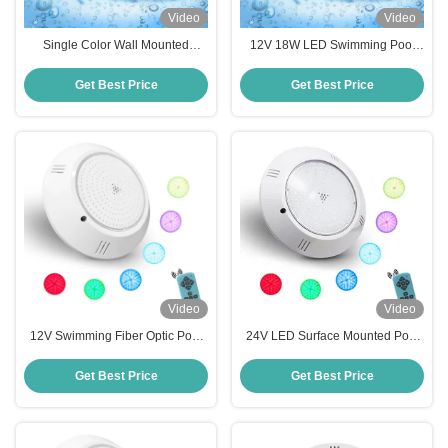
Video
Video
Single Color Wall Mounted
12V 18W LED Swimming Pool
Swimming Pool Light 18W Resin
Pool Lights Underwater RGB RF-
Filled 260*35mm
YC290C-252
Get Best Price
Get Best Price
Video
Video
12V Swimming Fiber Optic Pool
24V LED Surface Mounted Pool
Lighting 24W RGB Colour
Light
Changing
Get Best Price
Get Best Price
____
Would you give the data above again word for word, minus the pictures?

*Task answer:*
Video
Video
Single Color Wall Mounted
12V 18W LED Swimming Pool
Swimming Pool Light 18W Resin
Pool Lights Underwater RGB RF-
Filled 260*35mm
YC290C-252
Get Best Price
Get Best Price
Video
Video
12V Swimming Fiber Optic Pool
24V LED Surface Mounted Pool
Lighting 24W RGB Colour
Light
Changing
Get Best Price
Get Best Price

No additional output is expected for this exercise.